----- Exercise materials

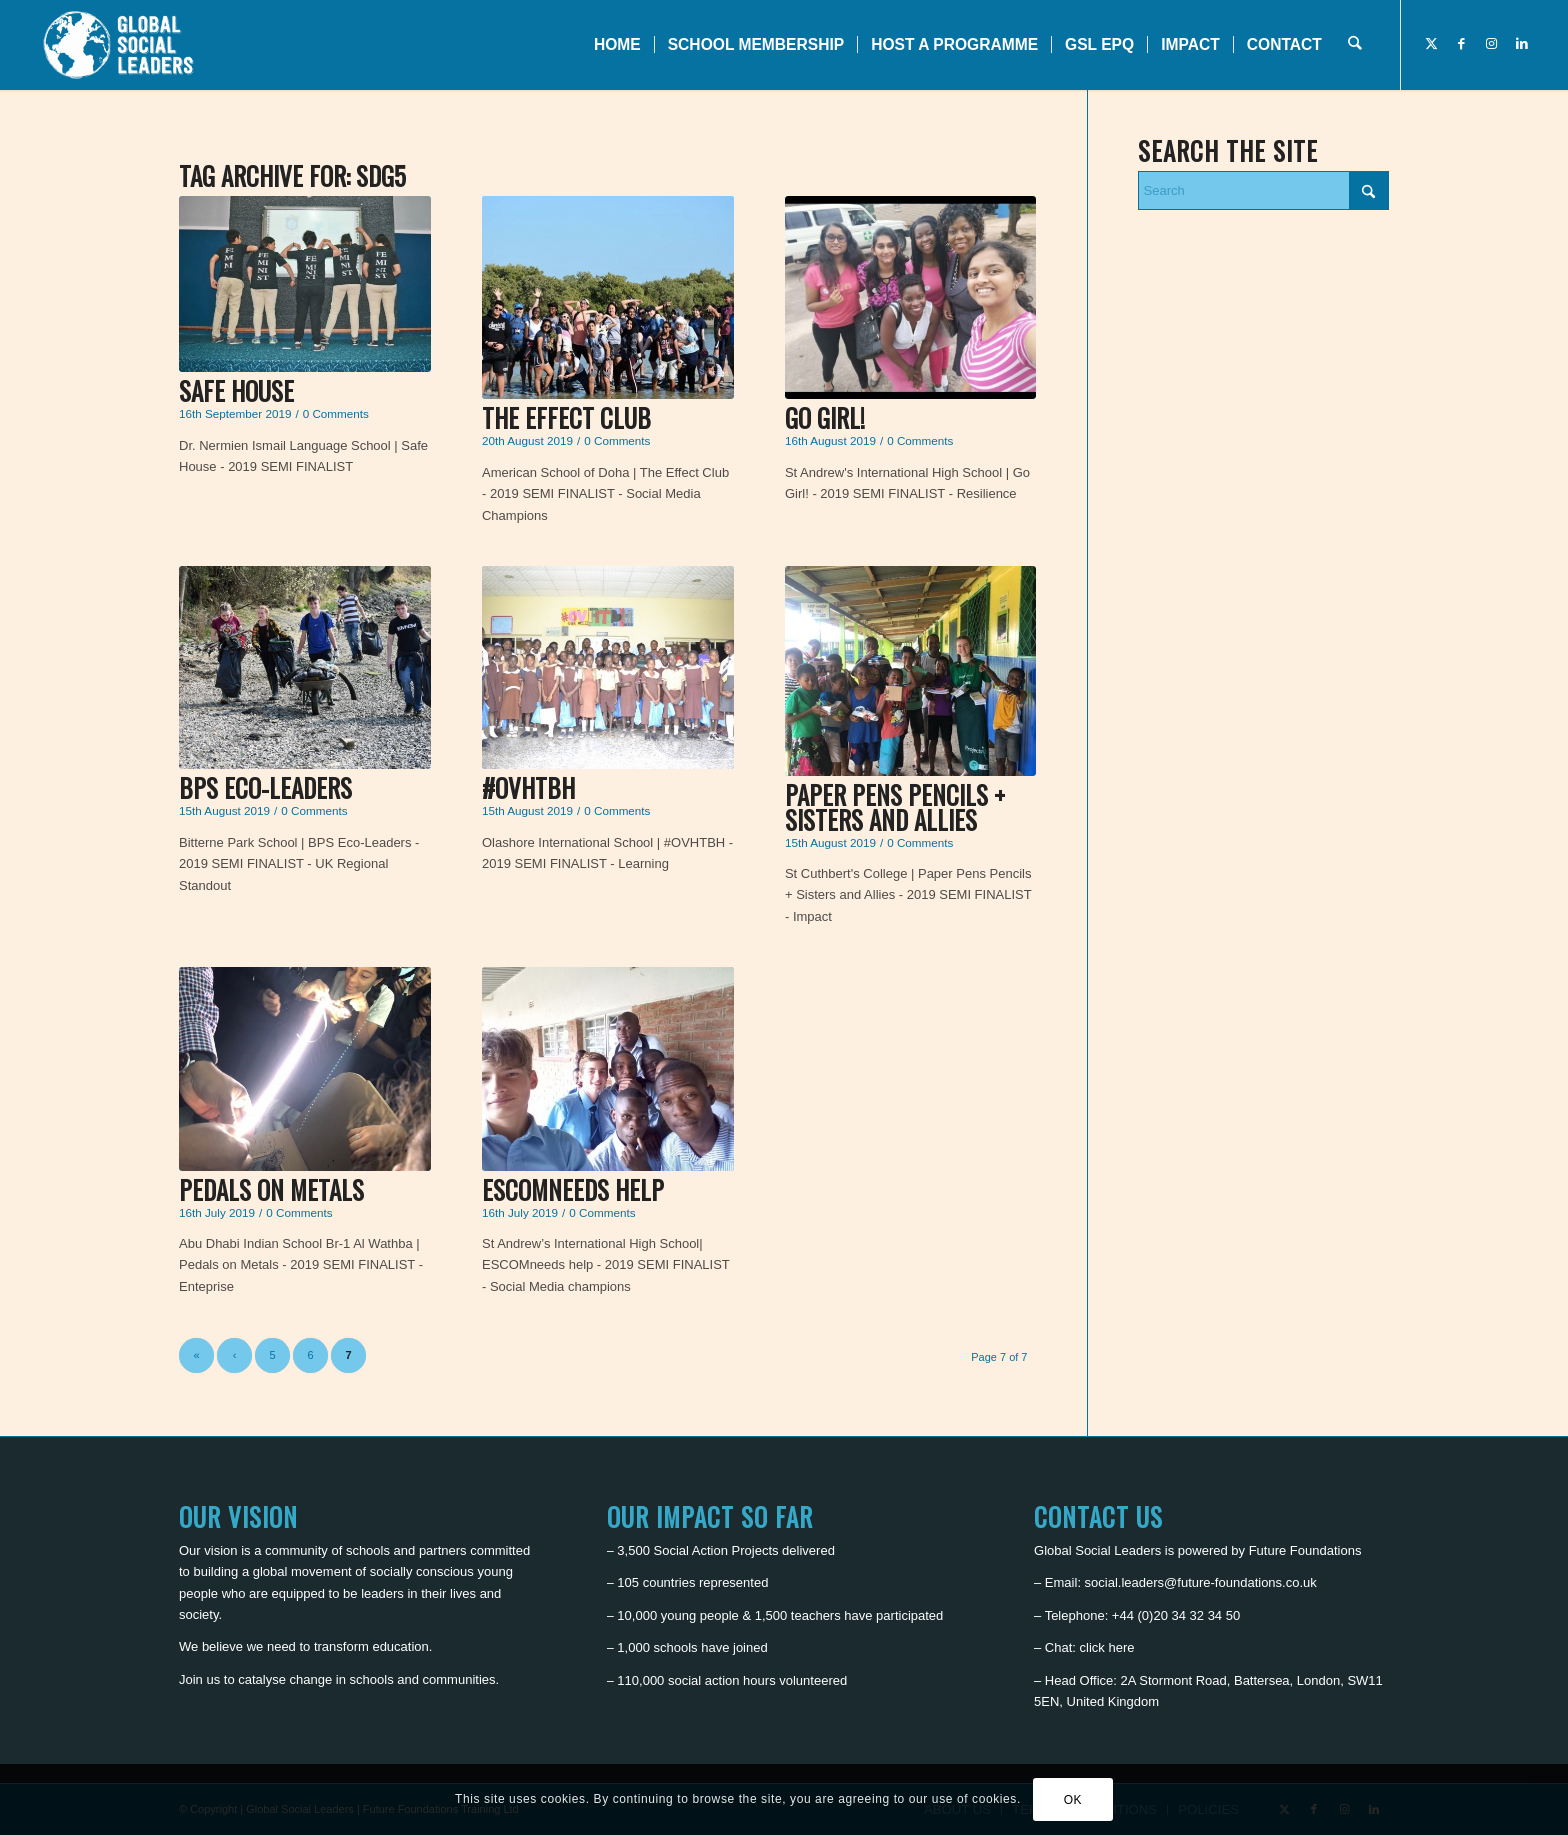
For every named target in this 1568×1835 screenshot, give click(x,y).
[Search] (1354, 45)
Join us (199, 1679)
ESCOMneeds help (573, 1189)
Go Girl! (825, 417)
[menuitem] (617, 45)
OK (1073, 1800)
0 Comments (336, 413)
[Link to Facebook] (1462, 44)
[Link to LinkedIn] (1522, 44)
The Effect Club (566, 417)
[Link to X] (1432, 44)
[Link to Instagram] (1492, 44)
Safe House (236, 390)
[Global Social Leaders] (120, 45)
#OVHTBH (528, 787)
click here (1107, 1647)
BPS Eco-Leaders (265, 787)
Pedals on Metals (271, 1189)
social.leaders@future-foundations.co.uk (1201, 1582)
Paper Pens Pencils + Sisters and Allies (895, 807)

----------

Would you copy out every line in the records that includes the string "click"?

▶ [Exercise output]
For every named target in this 1568×1835 screenshot, give click(x,y).
click here (1107, 1647)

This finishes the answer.